I found the answers to that puzzle online, thinking I just needed a little boost to get my mojo back. I futilely checked answer after answer, before giving up in disgust and succumbing to my growing fears.
What if my success had merely be fever-fueled? What if I am so dependent on devices that I can only successfully complete a crossword puzzle online?
After more than a week housebound, I emerged from my prison to mask up and enjoy an extreme minus tide with a trip to our neighborhood beach. It was a welcome relief and I looked forward to re-entering the world.

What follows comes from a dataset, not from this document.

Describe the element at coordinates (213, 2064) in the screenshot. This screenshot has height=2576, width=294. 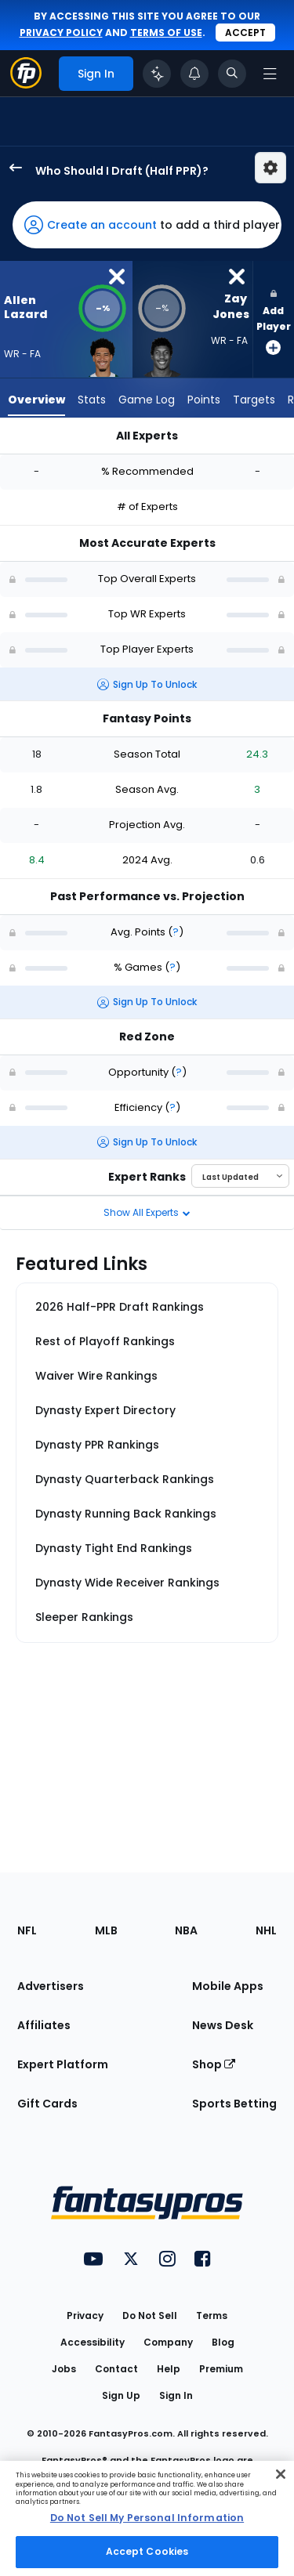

I paid the price over the next few days, too tired to move. In desperation, I once again turned to crossword puzzles. I sailed through Monday through Friday, John Westwig be damned. This gave me the fortitude to tackle some of the items on my future-focused to-do list and even cook something healthy.
It’s Day 13 of COVID and though I am still testing positive, I can feel the dementor-like virus that has overwhelmed me slowly evaporating. Soon I’ll be back to real life and I may no longer have the time or the inclination to focus on crossword puzzles.
Given my big plans for the future, this worries me.
Absent this daily test of fortitude, this elixir, if you will, how will I stay focused and tapped into the version of me I’m hoping to be — someone who takes risks, does not shy away from a challenge, has staying power, stays well-read and well-informed, and isn’t afraid to judiciously use resources without feeling guilty?
Back to you, Wordle.
Slice of Midlife got its start as a food blog, in the days when there was far less food content than there is now. When I go back and look at my old blog, I’m impressed with the extensive recipe section.
I belong to several online cookbook groups and am an avid user of Eat Your Books. While I was in Portugal, the Food 52 cookbook club was cooking from Seattle chef Renee Erickson’s delightful book, Getaway: Food and Drink to Transport You, which makes you feel like you are on vacation, even in your own backyard. When I got home, the last thing I enjoyed before getting hit hard with COVID was her delicious Melon and Mint Mojito.
I highly recommend you give it a try, maybe with your favorite summer bounty, and a crossword puzzle of course.